Een boosterprik voor de Pajottenlandse identiteit – ‘De VIDEO’

Het gevoel dat de Pajottenlandse identiteit onder druk staat, klinkt almaar luider. Dat blijkt onder meer uit vraaggesprekken met Pajotten die door de digitale nieuwsstek Persinfo werden gepubliceerd. Ook uit andere bronnen kan opgemaakt worden dat er wat aan de hand is. Vanuit die bezorgdheid ging Maurits van Liedekerke op zoek naar mogelijke oorzaken en verklaringen. "Bevindingen die ons inspireerden om voor het Pajottenland –  door zovelen geprezen en bewonderd – een weldoende boosterprik te formuleren."
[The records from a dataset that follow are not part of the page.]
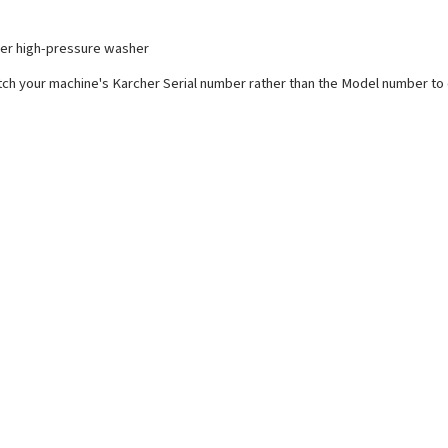
cher high-pressure washer
ch your machine's Karcher Serial number rather than the Model number to e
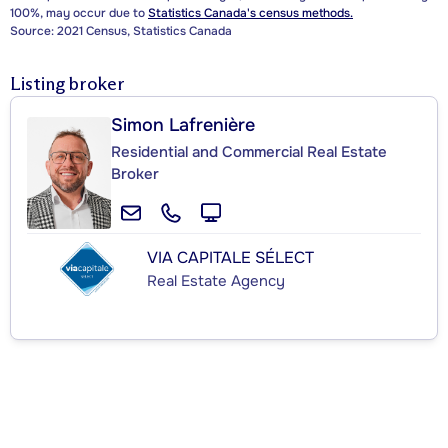
100%, may occur due to
Statistics Canada's census methods.
Source: 2021 Census, Statistics Canada
Listing broker
Simon Lafrenière
Residential and Commercial Real Estate
Broker
VIA CAPITALE SÉLECT
Real Estate Agency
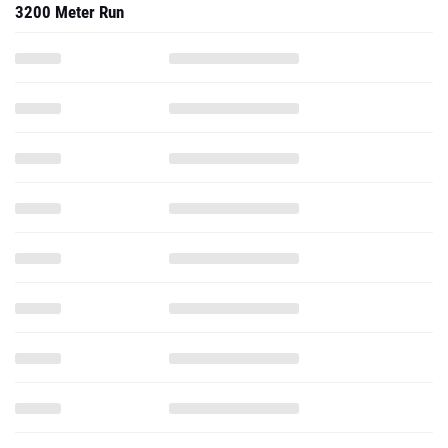
3200 Meter Run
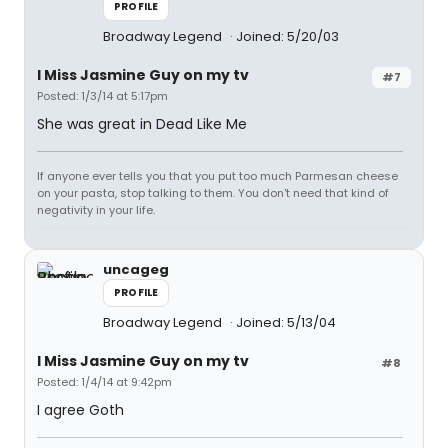
PROFILE
Broadway Legend
Joined: 5/20/03
I Miss Jasmine Guy on my tv
#7
Posted: 1/3/14 at 5:17pm
She was great in Dead Like Me
If anyone ever tells you that you put too much Parmesan cheese
on your pasta, stop talking to them. You don't need that kind of
negativity in your life.
uncageg
PROFILE
Broadway Legend
Joined: 5/13/04
I Miss Jasmine Guy on my tv
#8
Posted: 1/4/14 at 9:42pm
I agree Goth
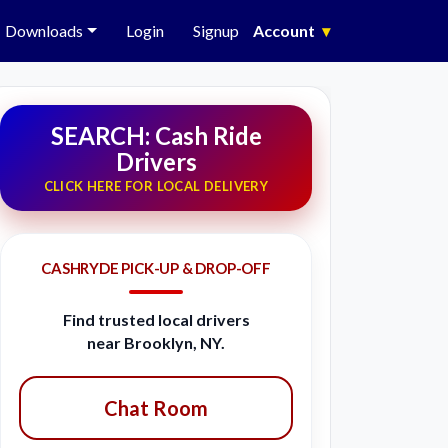
Downloads
Login
Signup
Account
▾
SEARCH: Cash Ride
Drivers
CLICK HERE FOR LOCAL DELIVERY
CASHRYDE PICK-UP & DROP-OFF
Find trusted local drivers
near Brooklyn, NY.
Chat Room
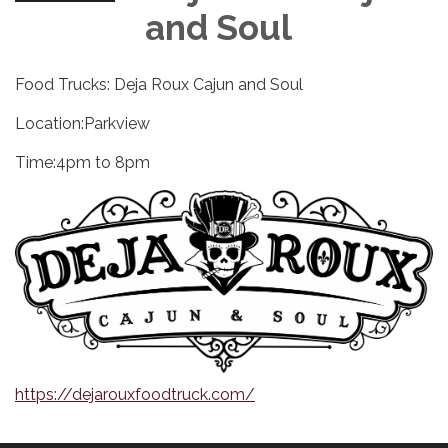
and Soul
Food Trucks: Deja Roux Cajun and Soul
Location:Parkview
Time:4pm to 8pm
https://dejarouxfoodtruck.com/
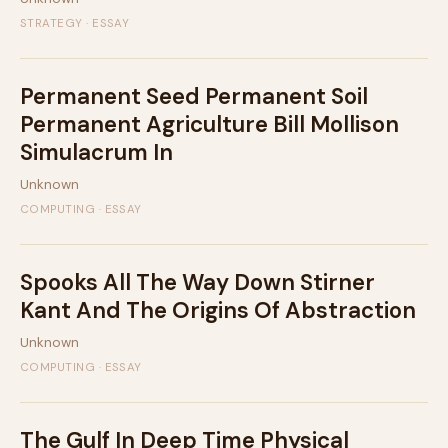
STRATEGY · ESSAY
Permanent Seed Permanent Soil
Permanent Agriculture Bill Mollison
Simulacrum In
Unknown
COMPUTING · ESSAY
Spooks All The Way Down Stirner
Kant And The Origins Of Abstraction
Unknown
COMPUTING · ESSAY
The Gulf In Deep Time Physical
We brachten 7 dagen na elkaar een video waarin Maurits Van Liedekerke zijn bevindingen en oplossingen naar voor brengt. Hieronder vindt u het overzicht van alle

Lees verder na ‘De VIDEO’

 

 VADERLAND

In de inleiding van de heruitgave van Boerenspalm, een roman van Felix Timmermans uit 1935, schrijft Bart Van Loo (auteur van succesboek De Bourgondiërs):

‘Wat is er mis met die ondefinieerbare verknochtheid aan een echt, fictief of half verzonnen land? Die kun je wel degelijk ervaren zonder je te verliezen in de gevaarlijke psychologie van het zuivere vaderland. (…) Dat heb ik met het Parijs van Honoré Balzac, de Rue monsieur-Le-Prince van Charles Aznavour, het Vlakke Land van Brel, het Louvre van Alexandre Dumas, de kanalen en cafés van Georges Simenon, het Brugge en de Monts des Flandres van Marguerite Yourcenar en dus ook met de Kempen van Timmermans.’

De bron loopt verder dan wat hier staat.